Transcribed page contents:
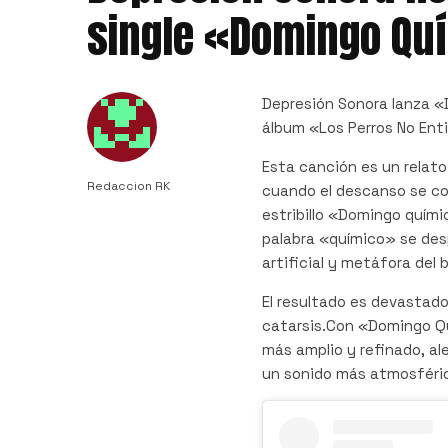
single «Domingo Qu
Depresión Sonora lanza «
álbum «Los Perros No Enti
Esta canción es un relato
Redaccion RK
cuando el descanso se con
estribillo «Domingo químic
palabra «químico» se desp
artificial y metáfora del 
El resultado es devastado
catarsis.Con «Domingo Qu
más amplio y refinado, al
un sonido más atmosféric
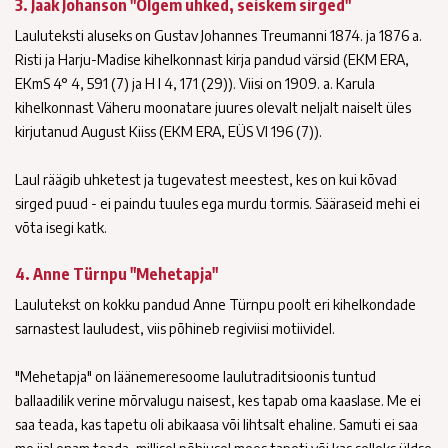
3. Jaak Johanson "Olgem uhked, seiskem sirged"
Lauluteksti aluseks on Gustav Johannes Treumanni 1874. ja 1876 a.
Risti ja Harju-Madise kihelkonnast kirja pandud värsid (EKM ERA,
EKmS 4° 4, 591 (7) ja H I 4, 171 (29)). Viisi on 1909. a. Karula
kihelkonnast Väheru moonatare juures olevalt neljalt naiselt üles
kirjutanud August Kiiss (EKM ERA, EÜS VI 196 (7)).
Laul räägib uhketest ja tugevatest meestest, kes on kui kõvad
sirged puud - ei paindu tuules ega murdu tormis. Sääraseid mehi ei
võta isegi katk.
4. Anne Türnpu "Mehetapja"
Laulutekst on kokku pandud Anne Türnpu poolt eri kihelkondade
sarnastest lauludest, viis põhineb regiviisi motiividel.
"Mehetapja" on läänemeresoome laulutraditsioonis tuntud
ballaadilik verine mõrvalugu naisest, kes tapab oma kaaslase. Me ei
saa teada, kas tapetu oli abikaasa või lihtsalt ehaline. Samuti ei saa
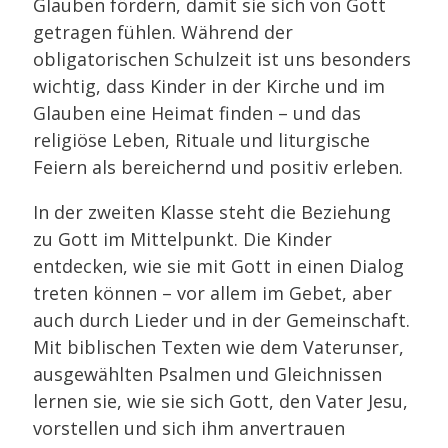
Glauben fördern, damit sie sich von Gott
getragen fühlen. Während der
obligatorischen Schulzeit ist uns besonders
wichtig, dass Kinder in der Kirche und im
Glauben eine Heimat finden – und das
religiöse Leben, Rituale und liturgische
Feiern als bereichernd und positiv erleben.
In der zweiten Klasse steht die Beziehung
zu Gott im Mittelpunkt. Die Kinder
entdecken, wie sie mit Gott in einen Dialog
treten können – vor allem im Gebet, aber
auch durch Lieder und in der Gemeinschaft.
Mit biblischen Texten wie dem Vaterunser,
ausgewählten Psalmen und Gleichnissen
lernen sie, wie sie sich Gott, den Vater Jesu,
vorstellen und sich ihm anvertrauen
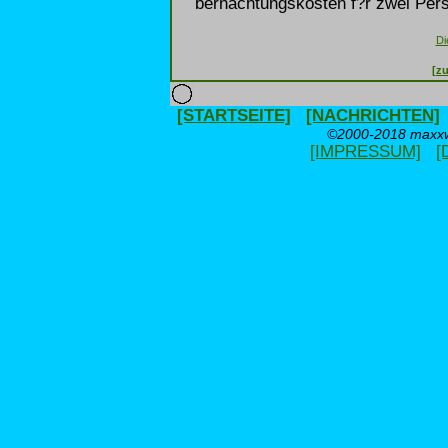
bernachtungskosten f?r zwei Pers
Di
[zu
[STARTSEITE]
[NACHRICHTEN]
©2000-2018 maxxwe
[IMPRESSUM]
[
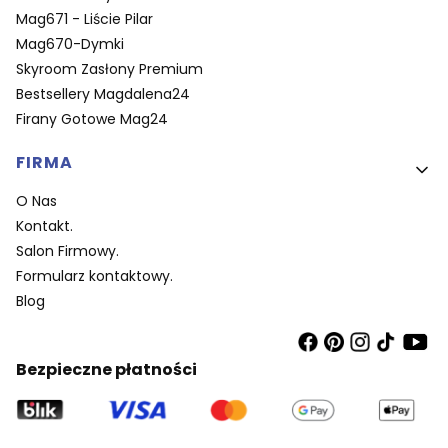
Mag671 - Liście Pilar
Mag670-Dymki
Skyroom Zasłony Premium
Bestsellery Magdalena24
Firany Gotowe Mag24
FIRMA
O Nas
Kontakt.
Salon Firmowy.
Formularz kontaktowy.
Blog
Bezpieczne płatności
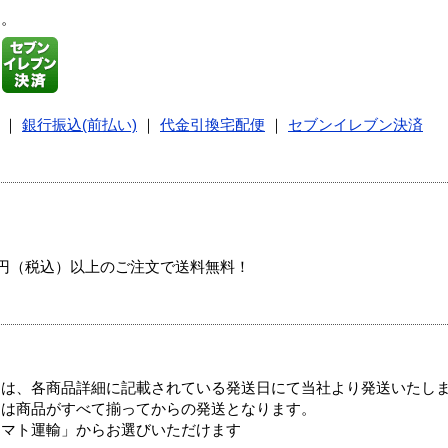
す。
｜
銀行振込(前払い)
｜
代金引換宅配便
｜
セブンイレブン決済
00円（税込）以上のご注文で送料無料！
ては、各商品詳細に記載されている発送日にて当社より発送いたし
送は商品がすべて揃ってからの発送となります。
ヤマト運輸」からお選びいただけます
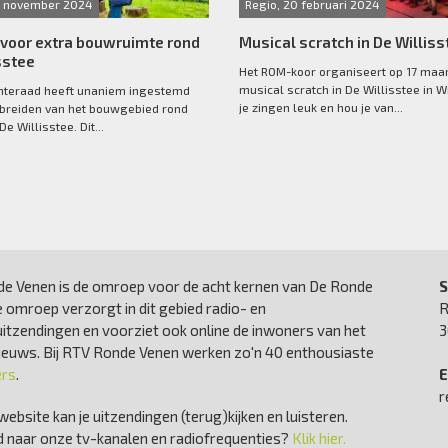
25 november 2024
Regio, 20 februari 2024
 voor extra bouwruimte rond
Musical scratch in De Williss
sstee
Het ROM-koor organiseert op 17 maa
musical scratch in De Willisstee in Wi
teraad heeft unaniem ingestemd
je zingen leuk en hou je van...
tbreiden van het bouwgebied rond
e Willisstee. Dit...
e Venen is de omroep voor de acht kernen van De Ronde
S
 omroep verzorgt in dit gebied radio- en
R
uitzendingen en voorziet ook online de inwoners van het
3
nieuws. Bij RTV Ronde Venen werken zo'n 40 enthousiaste
ers
.
E
r
website kan je uitzendingen (terug)kijken en luisteren.
 naar onze tv-kanalen en radiofrequenties?
Klik hier.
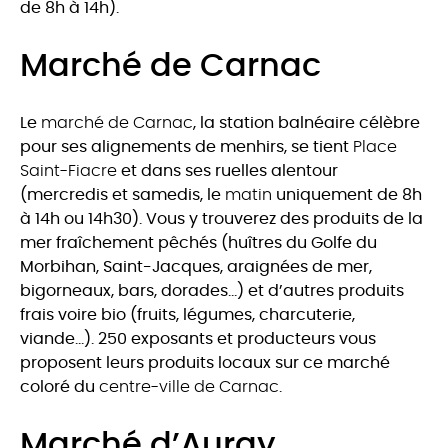
de 8h à 14h).
Marché de Carnac
Le
marché de Carnac
, la station balnéaire célèbre
pour ses alignements de menhirs, se tient
Place
Saint-Fiacre
et dans ses ruelles alentour
(mercredis et samedis, le
matin
uniquement de 8h
à 14h ou 14h30). Vous y trouverez des produits de la
mer fraîchement pêchés (huîtres du Golfe du
Morbihan, Saint-Jacques, araignées de mer,
bigorneaux, bars, dorades…) et d’autres produits
frais voire bio (fruits, légumes, charcuterie,
viande…). 250 exposants et producteurs vous
proposent leurs produits locaux sur ce marché
coloré du
centre-ville de Carnac
.
Marché d’Auray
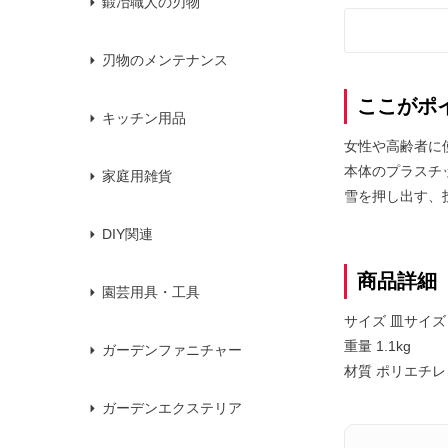
鍛冶職人の刃物
刃物のメンテナンス
ここがポ
キッチン用品
女性や高齢者に
本体のプラスチ
家庭用雑貨
雪を押し出す、
DIY関連
商品詳細
園芸用具・工具
サイズ 皿サイズ
重量 1.1kg
ガーデンファニチャー
材質 ポリエチレ
ガーデンエクステリア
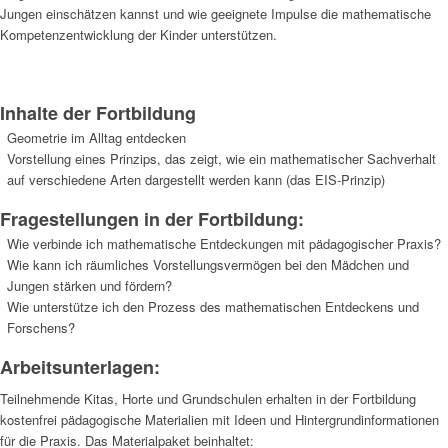
Jungen einschätzen kannst und wie geeignete Impulse die mathematische
Kompetenzentwicklung der Kinder unterstützen.
Inhalte der Fortbildung
Geometrie im Alltag entdecken
Vorstellung eines Prinzips, das zeigt, wie ein mathematischer Sachverhalt
auf verschiedene Arten dargestellt werden kann (das EIS-Prinzip)
Fragestellungen in der Fortbildung:
Wie verbinde ich mathematische Entdeckungen mit pädagogischer Praxis?
Wie kann ich räumliches Vorstellungsvermögen bei den Mädchen und
Jungen stärken und fördern?
Wie unterstütze ich den Prozess des mathematischen Entdeckens und
Forschens?
Arbeitsunterlagen:
Teilnehmende Kitas, Horte und Grundschulen erhalten in der Fortbildung
kostenfrei pädagogische Materialien mit Ideen und Hintergrundinformationen
für die Praxis. Das Materialpaket beinhaltet:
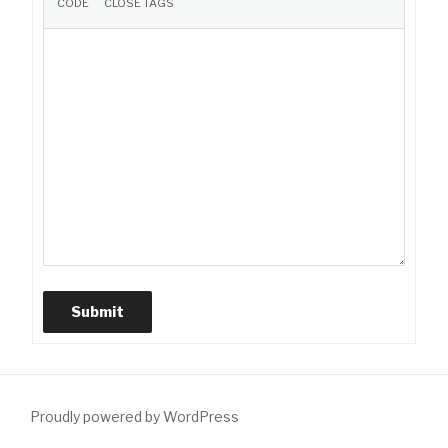
Submit
Proudly powered by WordPress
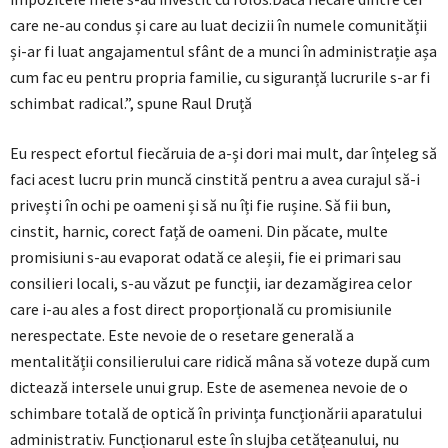
care ne-au condus și care au luat decizii în numele comunității
și-ar fi luat angajamentul sfânt de a munci în administrație așa
cum fac eu pentru propria familie, cu siguranță lucrurile s-ar fi
schimbat radical.”, spune Raul Druță
Eu respect efortul fiecăruia de a-și dori mai mult, dar înțeleg să
faci acest lucru prin muncă cinstită pentru a avea curajul să-i
privești în ochi pe oameni și să nu îți fie rușine. Să fii bun,
cinstit, harnic, corect față de oameni. Din păcate, multe
promisiuni s-au evaporat odată ce aleșii, fie ei primari sau
consilieri locali, s-au văzut pe funcții, iar dezamăgirea celor
care i-au ales a fost direct proporțională cu promisiunile
nerespectate. Este nevoie de o resetare generală a
mentalității consilierului care ridică mâna să voteze după cum
dictează intersele unui grup. Este de asemenea nevoie de o
schimbare totală de optică în privința funcționării aparatului
administrativ. Funcționarul este în slujba cetățeanului, nu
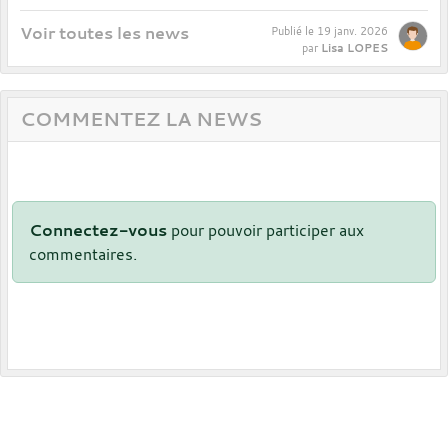
Voir toutes les news
Publié le
19 janv. 2026
Lisa LOPES
par
COMMENTEZ LA NEWS
Connectez-vous
pour pouvoir participer aux
commentaires.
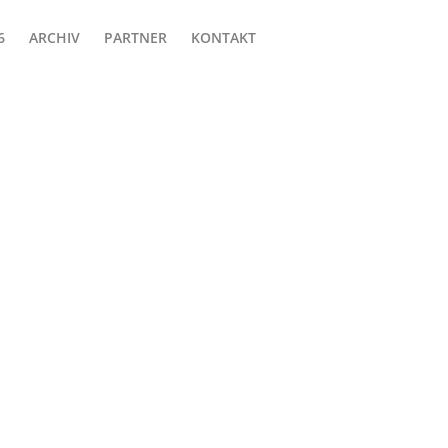
ARCHIV
PARTNER
KONTAKT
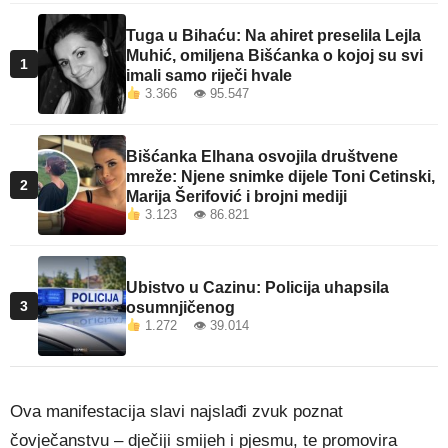
Tuga u Bihaću: Na ahiret preselila Lejla
Muhić, omiljena Bišćanka o kojoj su svi
1
imali samo riječi hvale
3.366 👁 95.547
Bišćanka Elhana osvojila društvene
mreže: Njene snimke dijele Toni Cetinski,
2
Marija Šerifović i brojni mediji
3.123 👁 86.821
Ubistvo u Cazinu: Policija uhapsila
3
osumnjičenog
1.272 👁 39.014
Ova manifestacija slavi najslađi zvuk poznat
čovječanstvu – dječiji smijeh i pjesmu, te promovira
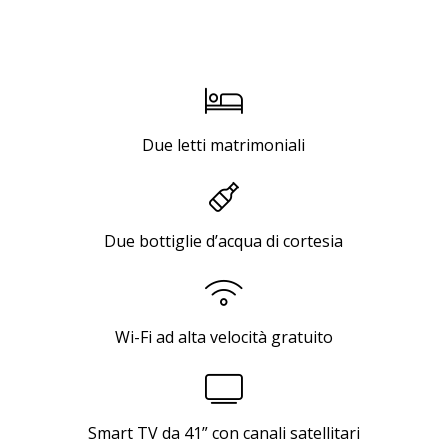
Due letti matrimoniali
Due bottiglie d’acqua di cortesia
Wi-Fi ad alta velocità gratuito
Smart TV da 41” con canali satellitari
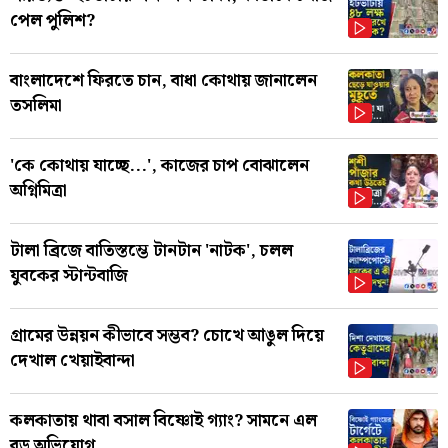
পেল পুলিশ?
বাংলাদেশে ফিরতে চান, বাধা কোথায় জানালেন
তসলিমা
'কে কোথায় যাচ্ছে...', কাজের চাপ বোঝালেন
অগ্নিমিত্রা
টালা ব্রিজে বাতিস্তম্ভে টানটান 'নাটক', চলল
যুবকের স্টান্টবাজি
গ্রামের উন্নয়ন কীভাবে সম্ভব? চোখে আঙুল দিয়ে
দেখাল খেয়াইবান্দা
কলকাতায় থাবা বসাল বিষ্ণোই গ্যাং? সামনে এল
বড় অভিযোগ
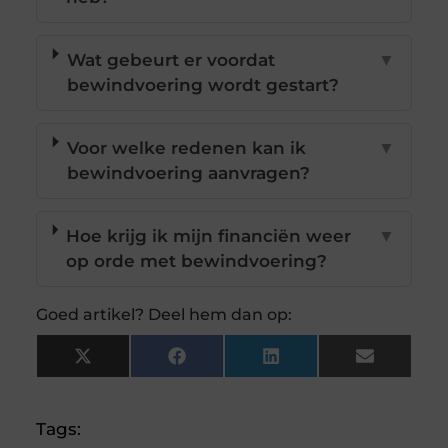
Wat gebeurt er voordat
▼
bewindvoering wordt gestart?
Voor welke redenen kan ik
▼
bewindvoering aanvragen?
Hoe krijg ik mijn financiën weer
▼
op orde met bewindvoering?
Goed artikel? Deel hem dan op:
X
Facebook
LinkedIn
Email
(Twitter)
Tags:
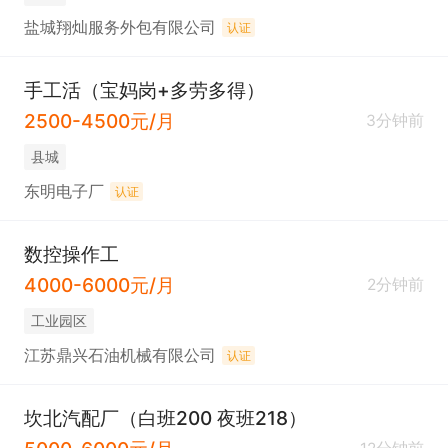
盐城翔灿服务外包有限公司
认证
手工活（宝妈岗+多劳多得）
2500-4500元/月
3分钟前
县城
东明电子厂
认证
数控操作工
4000-6000元/月
2分钟前
工业园区
江苏鼎兴石油机械有限公司
认证
坎北汽配厂（白班200 夜班218）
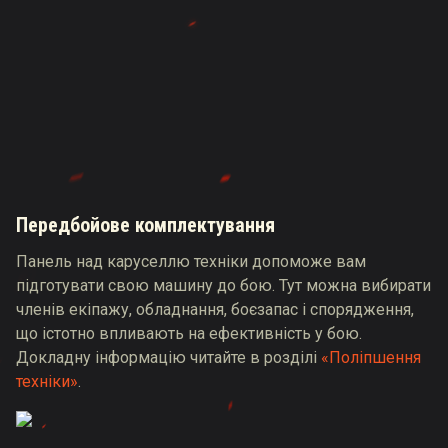
Передбойове комплектування
Панель над каруселлю техніки допоможе вам
підготувати свою машину до бою. Тут можна вибирати
членів екіпажу, обладнання, боєзапас і спорядження,
що істотно впливають на ефективність у бою.
Докладну інформацію читайте в розділі
«Поліпшення
техніки»
.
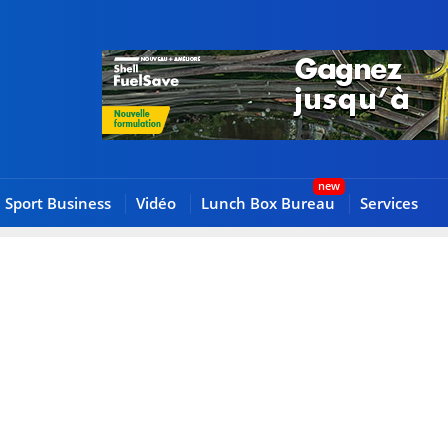
Sport Business
Vidéo
Lunch Box Bureau
Services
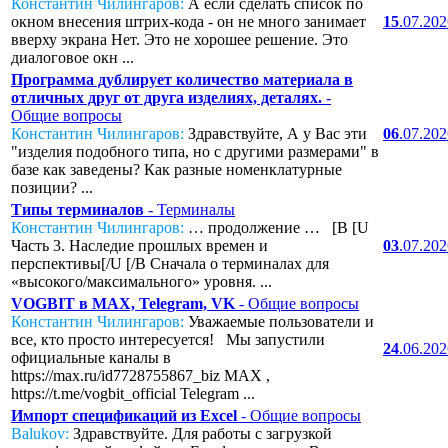
Константин Чилингаров:
А если сделать список по
окном внесения штрих-кода - он не много занимает
15
.07.20
вверху экрана Нет. Это не хорошее решение. Это
диалоговое окн ...
Программа дублирует количество материала в
отличных друг от друга изделиях, деталях.
-
Общие вопросы
Константин Чилингаров:
Здравствуйте, А у Вас эти
06
.07.20
"изделия подобного типа, но с другими размерами" в
базе как заведены? Как разные номенклатурные
позиции? ...
Типы терминалов
- Терминалы
Константин Чилингаров:
… продолжение … [B [U
Часть 3. Наследие прошлых времен и
03
.07.20
перспективы[/U [/B Сначала о терминалах для
«высокого/максимального» уровня. ...
VOGBIT в MAX, Telegram, VK
- Общие вопросы
Константин Чилингаров:
Уважаемые пользователи и
все, кто просто интересуется! Мы запустили
24
.06.20
официальные каналы в
https://max.ru/id7728755867_biz MAX ,
https://t.me/vogbit_official Telegram ...
Импорт спецификаций из Excel
- Общие вопросы
Balukov:
Здравствуйте. Для работы с загрузкой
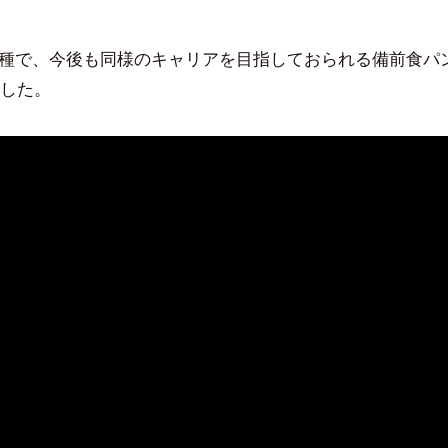
職種で、今後も同様のキャリアを目指しておられる備前食パ
した。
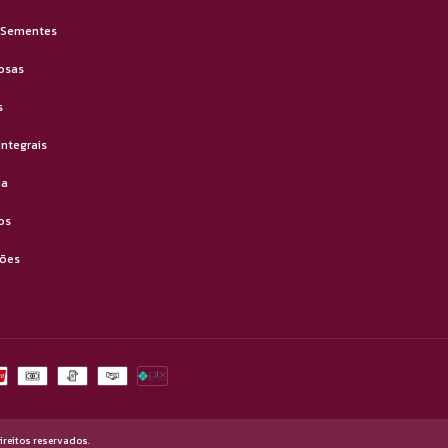
 Sementes
osas
s
integrais
ia
os
ões
ireitos reservados.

Work order:
What you give back must be the stretch above, starting at the line with "privești în ochi" and ending at the line with "consilieri locali, s-au", copied exactly.

Written solution:
privești în ochi pe oameni și să nu îți fie rușine. Să fii bun,
cinstit, harnic, corect față de oameni. Din păcate, multe
promisiuni s-au evaporat odată ce aleșii, fie ei primari sau
consilieri locali, s-au văzut pe funcții, iar dezamăgirea celor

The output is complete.